Return only the stretch of the material below that begins with the line containing "Некоторые препараты" and ends with the line containing "Используются внутрисуставные инъекции", exactly; both of those lines belong to it.

======== Supplied data

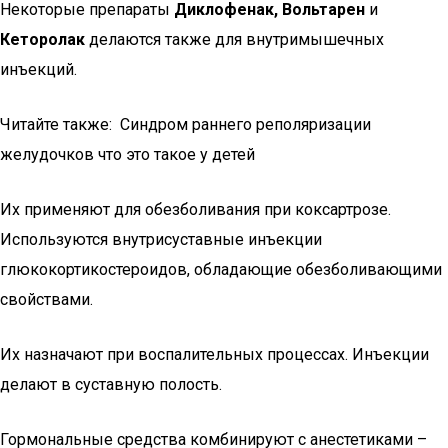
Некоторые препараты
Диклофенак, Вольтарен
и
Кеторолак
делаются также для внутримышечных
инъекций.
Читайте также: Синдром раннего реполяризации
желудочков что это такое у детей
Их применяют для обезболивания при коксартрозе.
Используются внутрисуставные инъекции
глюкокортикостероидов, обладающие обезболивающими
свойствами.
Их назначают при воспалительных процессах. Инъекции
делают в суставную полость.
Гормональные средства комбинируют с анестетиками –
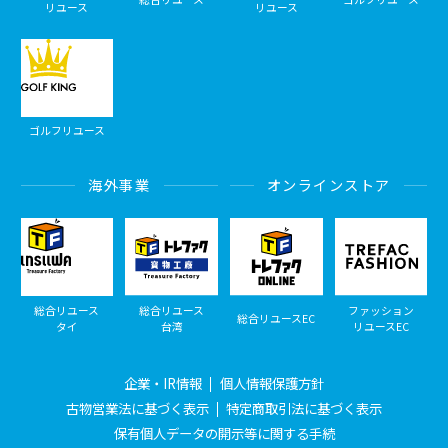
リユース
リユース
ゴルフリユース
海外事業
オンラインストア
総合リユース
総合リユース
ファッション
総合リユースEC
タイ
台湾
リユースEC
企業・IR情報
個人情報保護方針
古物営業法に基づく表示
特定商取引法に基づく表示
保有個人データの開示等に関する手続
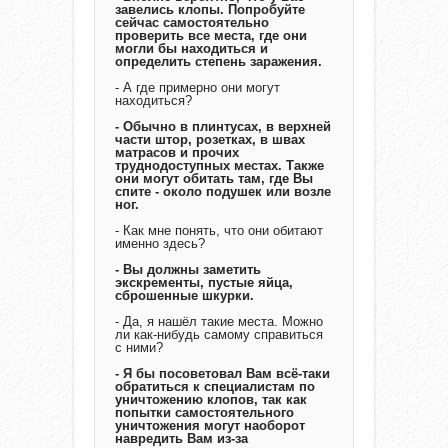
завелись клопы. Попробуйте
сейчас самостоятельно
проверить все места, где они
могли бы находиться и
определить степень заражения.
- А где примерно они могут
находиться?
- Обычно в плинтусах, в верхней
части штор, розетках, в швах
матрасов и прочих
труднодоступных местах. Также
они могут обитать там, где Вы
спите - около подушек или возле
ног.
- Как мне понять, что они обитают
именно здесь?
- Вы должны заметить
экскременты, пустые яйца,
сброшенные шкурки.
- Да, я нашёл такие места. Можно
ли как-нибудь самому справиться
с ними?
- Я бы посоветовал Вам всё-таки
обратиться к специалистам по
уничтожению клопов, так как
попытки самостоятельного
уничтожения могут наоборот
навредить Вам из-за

================
======== Supplied data

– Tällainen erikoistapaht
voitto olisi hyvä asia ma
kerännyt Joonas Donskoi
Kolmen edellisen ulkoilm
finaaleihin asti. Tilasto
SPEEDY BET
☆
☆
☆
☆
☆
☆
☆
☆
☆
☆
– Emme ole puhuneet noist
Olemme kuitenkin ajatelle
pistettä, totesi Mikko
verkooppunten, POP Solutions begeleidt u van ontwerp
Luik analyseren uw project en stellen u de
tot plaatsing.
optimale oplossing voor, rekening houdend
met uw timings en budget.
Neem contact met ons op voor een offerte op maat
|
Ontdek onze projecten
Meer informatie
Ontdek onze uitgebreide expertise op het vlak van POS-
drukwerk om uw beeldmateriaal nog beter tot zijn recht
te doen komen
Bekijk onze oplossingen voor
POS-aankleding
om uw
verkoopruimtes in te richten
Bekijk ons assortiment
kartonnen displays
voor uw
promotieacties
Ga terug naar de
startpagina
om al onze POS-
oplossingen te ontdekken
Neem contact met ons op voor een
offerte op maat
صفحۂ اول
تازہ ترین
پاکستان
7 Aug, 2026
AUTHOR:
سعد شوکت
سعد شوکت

================
======== Supplied data

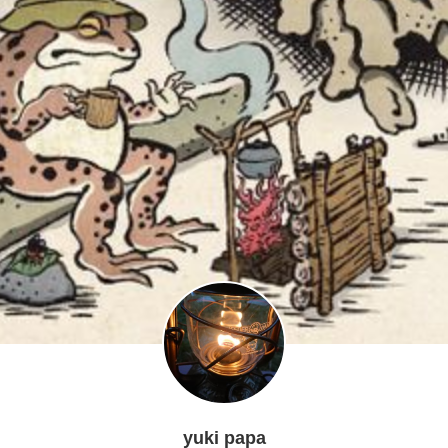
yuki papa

================

* **Problem solution**
Некоторые препараты
Диклофенак, Вольтарен
и
Кеторолак
делаются также для внутримышечных
инъекций.
Читайте также: Синдром раннего реполяризации
желудочков что это такое у детей
Их применяют для обезболивания при коксартрозе.
Используются внутрисуставные инъекции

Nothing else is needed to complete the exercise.